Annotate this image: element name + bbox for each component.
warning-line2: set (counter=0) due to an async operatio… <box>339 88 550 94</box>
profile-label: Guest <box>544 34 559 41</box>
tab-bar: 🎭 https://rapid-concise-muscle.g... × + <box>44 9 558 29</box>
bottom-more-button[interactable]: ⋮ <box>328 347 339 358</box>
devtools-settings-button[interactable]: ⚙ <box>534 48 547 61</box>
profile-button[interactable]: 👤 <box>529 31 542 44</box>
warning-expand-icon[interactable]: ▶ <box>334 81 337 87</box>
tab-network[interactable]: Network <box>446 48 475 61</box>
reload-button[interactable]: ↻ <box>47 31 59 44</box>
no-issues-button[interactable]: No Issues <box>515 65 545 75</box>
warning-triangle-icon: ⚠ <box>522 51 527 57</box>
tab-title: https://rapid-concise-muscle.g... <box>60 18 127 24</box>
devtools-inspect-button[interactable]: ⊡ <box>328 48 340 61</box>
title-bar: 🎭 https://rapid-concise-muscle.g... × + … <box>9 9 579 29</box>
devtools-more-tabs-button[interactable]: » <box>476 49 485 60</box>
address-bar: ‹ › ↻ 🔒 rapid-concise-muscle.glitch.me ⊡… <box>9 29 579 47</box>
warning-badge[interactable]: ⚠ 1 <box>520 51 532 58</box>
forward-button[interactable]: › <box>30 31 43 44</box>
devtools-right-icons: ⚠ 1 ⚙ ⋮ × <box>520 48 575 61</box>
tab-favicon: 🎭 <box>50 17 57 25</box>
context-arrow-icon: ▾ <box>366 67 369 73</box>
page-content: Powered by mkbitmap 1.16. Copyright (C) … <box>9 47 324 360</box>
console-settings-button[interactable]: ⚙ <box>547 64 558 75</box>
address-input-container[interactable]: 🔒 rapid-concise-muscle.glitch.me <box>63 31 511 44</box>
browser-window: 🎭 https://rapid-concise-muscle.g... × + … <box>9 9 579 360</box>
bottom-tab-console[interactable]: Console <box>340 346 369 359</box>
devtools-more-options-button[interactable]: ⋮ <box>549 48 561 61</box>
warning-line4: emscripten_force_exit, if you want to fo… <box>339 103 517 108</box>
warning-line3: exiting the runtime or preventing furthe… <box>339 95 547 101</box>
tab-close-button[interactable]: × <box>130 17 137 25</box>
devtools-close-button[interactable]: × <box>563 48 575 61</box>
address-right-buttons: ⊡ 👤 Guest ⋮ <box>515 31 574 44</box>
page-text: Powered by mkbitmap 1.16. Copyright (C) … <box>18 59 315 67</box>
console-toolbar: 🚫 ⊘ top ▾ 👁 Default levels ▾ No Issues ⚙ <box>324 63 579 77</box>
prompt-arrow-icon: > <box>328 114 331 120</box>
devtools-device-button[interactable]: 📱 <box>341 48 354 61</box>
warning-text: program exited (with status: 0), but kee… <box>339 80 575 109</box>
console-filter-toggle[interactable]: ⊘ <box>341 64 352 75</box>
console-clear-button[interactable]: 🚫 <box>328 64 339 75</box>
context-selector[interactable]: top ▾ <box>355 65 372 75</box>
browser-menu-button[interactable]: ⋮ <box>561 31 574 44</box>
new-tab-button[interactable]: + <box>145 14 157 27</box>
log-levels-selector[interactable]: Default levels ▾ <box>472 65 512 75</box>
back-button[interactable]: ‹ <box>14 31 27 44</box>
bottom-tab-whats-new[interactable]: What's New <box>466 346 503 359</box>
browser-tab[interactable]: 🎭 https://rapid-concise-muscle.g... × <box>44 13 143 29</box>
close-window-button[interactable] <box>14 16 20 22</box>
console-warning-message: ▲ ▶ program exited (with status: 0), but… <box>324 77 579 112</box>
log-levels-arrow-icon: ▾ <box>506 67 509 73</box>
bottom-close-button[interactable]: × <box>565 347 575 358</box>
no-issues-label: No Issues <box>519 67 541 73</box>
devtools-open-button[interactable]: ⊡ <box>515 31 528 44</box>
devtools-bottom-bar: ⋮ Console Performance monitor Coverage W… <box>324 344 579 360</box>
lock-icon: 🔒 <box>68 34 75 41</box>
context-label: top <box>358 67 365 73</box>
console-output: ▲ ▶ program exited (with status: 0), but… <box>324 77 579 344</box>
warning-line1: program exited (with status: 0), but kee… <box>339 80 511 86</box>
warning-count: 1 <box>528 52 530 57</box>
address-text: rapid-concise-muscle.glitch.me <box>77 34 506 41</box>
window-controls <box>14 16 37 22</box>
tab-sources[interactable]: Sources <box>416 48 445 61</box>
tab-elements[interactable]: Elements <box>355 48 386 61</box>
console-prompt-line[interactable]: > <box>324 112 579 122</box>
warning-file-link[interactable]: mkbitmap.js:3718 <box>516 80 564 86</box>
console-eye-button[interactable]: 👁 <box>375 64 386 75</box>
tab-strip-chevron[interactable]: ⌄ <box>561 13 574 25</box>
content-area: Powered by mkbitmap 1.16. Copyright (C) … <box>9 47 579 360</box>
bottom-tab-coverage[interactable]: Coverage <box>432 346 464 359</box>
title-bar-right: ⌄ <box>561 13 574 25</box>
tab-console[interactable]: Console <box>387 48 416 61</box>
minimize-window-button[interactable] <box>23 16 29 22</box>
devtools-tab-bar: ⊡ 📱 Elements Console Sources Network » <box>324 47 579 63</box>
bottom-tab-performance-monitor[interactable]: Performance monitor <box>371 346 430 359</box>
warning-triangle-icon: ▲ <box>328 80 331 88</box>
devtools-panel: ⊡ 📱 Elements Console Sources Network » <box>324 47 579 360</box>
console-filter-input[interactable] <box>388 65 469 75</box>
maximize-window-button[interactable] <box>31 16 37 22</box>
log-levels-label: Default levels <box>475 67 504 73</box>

--

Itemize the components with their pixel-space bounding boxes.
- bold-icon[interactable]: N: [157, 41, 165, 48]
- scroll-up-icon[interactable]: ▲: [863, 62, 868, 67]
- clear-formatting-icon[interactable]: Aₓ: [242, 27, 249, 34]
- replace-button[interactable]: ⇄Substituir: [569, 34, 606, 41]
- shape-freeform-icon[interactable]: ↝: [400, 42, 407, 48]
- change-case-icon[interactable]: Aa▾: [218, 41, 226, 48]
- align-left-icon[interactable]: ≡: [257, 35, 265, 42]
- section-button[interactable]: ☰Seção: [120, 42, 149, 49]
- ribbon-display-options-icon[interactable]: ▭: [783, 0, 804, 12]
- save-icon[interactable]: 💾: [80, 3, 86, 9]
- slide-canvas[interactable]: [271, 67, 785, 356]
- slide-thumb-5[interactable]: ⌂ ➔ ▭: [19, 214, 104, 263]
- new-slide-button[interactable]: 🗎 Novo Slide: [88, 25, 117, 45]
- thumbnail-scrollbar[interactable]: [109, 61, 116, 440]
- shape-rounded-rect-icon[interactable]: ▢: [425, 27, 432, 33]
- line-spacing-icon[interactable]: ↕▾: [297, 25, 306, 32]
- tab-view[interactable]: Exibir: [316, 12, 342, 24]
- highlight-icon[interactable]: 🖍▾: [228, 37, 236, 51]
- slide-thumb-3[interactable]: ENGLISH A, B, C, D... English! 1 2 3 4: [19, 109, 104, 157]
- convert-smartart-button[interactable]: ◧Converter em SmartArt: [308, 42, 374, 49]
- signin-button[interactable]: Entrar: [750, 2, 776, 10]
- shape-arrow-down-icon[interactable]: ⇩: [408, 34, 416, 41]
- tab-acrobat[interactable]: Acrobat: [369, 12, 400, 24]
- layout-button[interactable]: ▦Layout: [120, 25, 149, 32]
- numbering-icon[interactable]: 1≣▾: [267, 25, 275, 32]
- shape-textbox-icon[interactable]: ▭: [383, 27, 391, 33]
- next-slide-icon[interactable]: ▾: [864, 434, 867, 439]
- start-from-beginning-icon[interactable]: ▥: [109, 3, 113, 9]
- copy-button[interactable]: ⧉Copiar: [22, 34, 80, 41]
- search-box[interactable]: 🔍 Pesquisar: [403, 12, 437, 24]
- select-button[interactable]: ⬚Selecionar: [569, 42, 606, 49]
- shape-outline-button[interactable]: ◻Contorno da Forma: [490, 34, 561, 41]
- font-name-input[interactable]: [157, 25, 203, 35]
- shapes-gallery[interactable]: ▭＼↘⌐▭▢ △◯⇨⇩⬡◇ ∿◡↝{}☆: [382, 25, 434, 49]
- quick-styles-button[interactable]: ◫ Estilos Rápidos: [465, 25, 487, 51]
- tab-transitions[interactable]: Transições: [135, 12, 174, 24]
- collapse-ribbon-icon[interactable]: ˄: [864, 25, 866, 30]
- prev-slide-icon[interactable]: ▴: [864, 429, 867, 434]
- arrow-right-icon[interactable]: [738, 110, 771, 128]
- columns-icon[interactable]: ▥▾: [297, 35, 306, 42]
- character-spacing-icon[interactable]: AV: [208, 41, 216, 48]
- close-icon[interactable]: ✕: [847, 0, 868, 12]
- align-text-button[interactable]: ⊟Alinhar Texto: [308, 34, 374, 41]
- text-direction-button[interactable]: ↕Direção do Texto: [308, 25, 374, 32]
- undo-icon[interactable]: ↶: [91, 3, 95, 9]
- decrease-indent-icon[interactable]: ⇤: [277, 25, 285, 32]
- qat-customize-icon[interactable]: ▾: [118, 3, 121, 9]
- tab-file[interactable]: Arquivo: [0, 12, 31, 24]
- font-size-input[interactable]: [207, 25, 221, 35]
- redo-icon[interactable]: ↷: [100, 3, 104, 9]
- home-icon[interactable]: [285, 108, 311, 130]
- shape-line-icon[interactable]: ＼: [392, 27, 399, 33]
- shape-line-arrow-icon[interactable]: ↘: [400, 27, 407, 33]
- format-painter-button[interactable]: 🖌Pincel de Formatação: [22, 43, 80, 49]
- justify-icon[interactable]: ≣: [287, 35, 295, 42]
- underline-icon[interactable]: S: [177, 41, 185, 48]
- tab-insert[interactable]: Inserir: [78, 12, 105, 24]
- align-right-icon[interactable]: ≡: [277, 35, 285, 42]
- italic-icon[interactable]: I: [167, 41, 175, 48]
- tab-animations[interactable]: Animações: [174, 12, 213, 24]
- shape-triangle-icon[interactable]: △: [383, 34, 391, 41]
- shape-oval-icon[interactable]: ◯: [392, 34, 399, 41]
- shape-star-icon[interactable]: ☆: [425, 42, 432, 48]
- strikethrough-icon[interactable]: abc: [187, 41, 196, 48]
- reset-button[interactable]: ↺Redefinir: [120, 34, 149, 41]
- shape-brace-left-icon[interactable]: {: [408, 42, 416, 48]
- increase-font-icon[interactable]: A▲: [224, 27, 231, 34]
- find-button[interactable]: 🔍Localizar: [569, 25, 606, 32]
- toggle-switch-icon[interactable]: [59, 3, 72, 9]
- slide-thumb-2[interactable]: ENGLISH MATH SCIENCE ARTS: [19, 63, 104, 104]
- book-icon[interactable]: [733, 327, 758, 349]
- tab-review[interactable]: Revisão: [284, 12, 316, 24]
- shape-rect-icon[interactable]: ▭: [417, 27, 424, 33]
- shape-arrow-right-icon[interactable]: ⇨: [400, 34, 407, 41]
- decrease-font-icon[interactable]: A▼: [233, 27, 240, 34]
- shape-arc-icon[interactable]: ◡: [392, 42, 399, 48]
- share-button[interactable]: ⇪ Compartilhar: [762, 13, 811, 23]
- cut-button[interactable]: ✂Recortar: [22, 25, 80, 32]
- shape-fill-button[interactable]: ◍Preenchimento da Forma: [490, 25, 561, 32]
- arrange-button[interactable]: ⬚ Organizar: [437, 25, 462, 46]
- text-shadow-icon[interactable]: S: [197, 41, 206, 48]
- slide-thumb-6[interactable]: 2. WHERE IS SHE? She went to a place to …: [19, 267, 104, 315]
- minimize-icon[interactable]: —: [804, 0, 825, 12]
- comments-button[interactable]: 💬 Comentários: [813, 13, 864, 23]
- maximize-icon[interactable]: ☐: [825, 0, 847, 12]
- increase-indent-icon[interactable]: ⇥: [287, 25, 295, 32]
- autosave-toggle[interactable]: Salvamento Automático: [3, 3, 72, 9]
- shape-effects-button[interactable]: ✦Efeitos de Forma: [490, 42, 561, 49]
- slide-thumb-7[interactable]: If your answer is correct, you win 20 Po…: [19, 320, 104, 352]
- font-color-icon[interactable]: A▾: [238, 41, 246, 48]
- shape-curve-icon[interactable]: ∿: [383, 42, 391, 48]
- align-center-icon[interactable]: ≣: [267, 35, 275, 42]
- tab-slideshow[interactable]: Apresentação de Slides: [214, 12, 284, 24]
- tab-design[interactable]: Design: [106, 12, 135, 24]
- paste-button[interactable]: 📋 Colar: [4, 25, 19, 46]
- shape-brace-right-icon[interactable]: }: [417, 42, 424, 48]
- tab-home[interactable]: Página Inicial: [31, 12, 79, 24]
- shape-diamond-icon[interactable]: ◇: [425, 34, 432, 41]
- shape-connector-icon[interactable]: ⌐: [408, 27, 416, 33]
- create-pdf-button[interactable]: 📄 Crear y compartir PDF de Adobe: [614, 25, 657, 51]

--

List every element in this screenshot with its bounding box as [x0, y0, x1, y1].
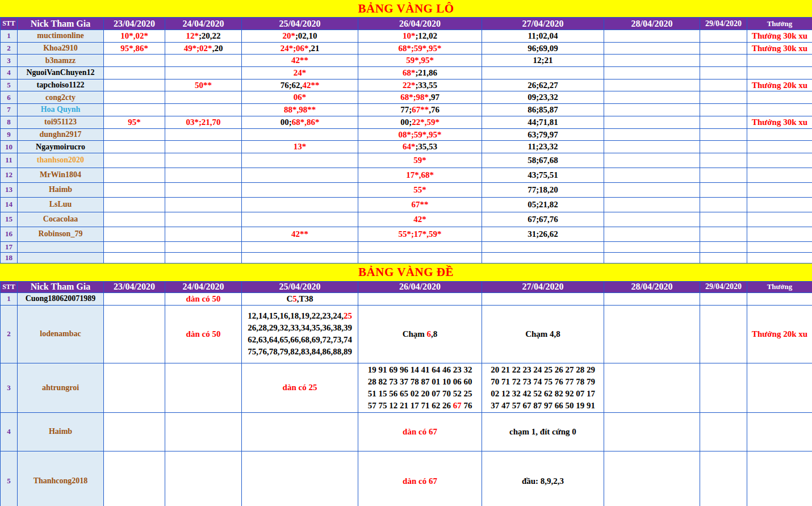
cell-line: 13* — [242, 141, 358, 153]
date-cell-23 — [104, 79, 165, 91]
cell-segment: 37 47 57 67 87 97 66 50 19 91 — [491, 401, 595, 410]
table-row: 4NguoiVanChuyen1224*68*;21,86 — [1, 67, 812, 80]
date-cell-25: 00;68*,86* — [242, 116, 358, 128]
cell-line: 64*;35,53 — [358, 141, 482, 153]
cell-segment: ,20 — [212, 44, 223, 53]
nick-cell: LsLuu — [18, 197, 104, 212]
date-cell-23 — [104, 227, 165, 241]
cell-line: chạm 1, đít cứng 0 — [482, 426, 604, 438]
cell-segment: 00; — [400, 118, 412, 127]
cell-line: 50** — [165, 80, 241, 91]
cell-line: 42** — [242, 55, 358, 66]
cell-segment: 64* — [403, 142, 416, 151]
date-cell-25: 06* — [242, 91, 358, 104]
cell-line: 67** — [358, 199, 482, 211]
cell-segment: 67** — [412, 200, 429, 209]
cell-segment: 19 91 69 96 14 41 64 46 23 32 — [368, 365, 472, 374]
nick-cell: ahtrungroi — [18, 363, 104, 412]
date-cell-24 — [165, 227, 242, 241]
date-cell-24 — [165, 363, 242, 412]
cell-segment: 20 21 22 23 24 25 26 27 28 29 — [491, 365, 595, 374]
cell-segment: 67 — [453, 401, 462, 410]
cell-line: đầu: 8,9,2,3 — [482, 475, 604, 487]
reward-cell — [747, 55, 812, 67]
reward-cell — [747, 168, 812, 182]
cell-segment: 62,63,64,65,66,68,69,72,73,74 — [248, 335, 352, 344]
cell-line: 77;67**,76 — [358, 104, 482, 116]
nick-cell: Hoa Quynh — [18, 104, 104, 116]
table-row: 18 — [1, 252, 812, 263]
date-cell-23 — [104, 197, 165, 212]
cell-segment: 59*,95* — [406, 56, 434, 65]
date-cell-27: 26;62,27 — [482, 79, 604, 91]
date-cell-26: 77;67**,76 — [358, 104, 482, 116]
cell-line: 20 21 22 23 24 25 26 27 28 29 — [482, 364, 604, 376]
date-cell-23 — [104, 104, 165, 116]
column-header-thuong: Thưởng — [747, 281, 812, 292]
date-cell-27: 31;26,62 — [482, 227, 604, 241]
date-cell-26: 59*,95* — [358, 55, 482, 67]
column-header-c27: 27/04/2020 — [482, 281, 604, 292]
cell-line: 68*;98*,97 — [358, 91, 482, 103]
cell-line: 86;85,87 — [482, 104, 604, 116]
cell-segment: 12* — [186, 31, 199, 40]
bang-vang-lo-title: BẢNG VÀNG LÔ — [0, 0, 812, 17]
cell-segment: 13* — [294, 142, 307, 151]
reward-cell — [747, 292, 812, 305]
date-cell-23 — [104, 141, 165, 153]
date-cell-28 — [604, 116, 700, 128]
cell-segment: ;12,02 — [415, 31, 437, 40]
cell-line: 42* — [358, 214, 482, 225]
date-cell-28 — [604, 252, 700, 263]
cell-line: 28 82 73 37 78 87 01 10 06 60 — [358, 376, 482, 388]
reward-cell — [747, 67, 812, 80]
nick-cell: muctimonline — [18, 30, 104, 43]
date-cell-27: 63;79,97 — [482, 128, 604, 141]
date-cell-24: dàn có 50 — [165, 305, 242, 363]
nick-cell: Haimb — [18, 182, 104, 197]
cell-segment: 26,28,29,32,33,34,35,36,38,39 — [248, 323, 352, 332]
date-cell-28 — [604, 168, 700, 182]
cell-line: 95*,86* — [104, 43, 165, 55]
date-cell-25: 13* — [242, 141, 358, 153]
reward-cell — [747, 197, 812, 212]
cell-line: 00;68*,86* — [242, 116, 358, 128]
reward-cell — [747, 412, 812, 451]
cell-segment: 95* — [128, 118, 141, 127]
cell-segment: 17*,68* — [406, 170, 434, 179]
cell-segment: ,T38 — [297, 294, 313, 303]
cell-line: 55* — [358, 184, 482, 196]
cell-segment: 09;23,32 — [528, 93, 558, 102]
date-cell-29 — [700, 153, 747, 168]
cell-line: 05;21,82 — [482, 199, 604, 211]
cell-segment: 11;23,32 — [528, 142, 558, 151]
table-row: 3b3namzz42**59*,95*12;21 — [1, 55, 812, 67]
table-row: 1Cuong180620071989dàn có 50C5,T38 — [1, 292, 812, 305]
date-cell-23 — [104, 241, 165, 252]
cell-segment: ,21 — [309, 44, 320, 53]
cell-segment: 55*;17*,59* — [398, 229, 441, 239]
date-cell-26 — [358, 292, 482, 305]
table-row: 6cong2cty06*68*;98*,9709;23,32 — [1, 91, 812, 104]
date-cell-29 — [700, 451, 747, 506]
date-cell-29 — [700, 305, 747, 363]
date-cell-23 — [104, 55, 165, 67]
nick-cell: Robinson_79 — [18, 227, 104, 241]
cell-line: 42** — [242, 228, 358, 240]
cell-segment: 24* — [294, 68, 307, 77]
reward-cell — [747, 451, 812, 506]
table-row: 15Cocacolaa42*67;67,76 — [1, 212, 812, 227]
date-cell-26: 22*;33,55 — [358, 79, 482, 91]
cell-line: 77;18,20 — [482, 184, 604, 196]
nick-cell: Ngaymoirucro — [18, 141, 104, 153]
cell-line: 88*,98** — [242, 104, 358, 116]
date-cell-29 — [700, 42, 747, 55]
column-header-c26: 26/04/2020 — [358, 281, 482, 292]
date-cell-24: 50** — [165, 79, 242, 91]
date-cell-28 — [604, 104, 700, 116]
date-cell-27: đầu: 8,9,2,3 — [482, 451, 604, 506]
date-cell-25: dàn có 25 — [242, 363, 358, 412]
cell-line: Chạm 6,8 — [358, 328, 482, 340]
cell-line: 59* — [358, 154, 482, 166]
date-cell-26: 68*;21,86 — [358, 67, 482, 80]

= DESCRIPTION OF THE TASK =
Within the listing above, find every line containing the string "options" and return it.

= FINAL ANSWER =
devtools-more-options-button[interactable]: ⋮ <box>549 48 561 61</box>
- ribbon-display-options-icon[interactable]: ▭: [783, 0, 804, 12]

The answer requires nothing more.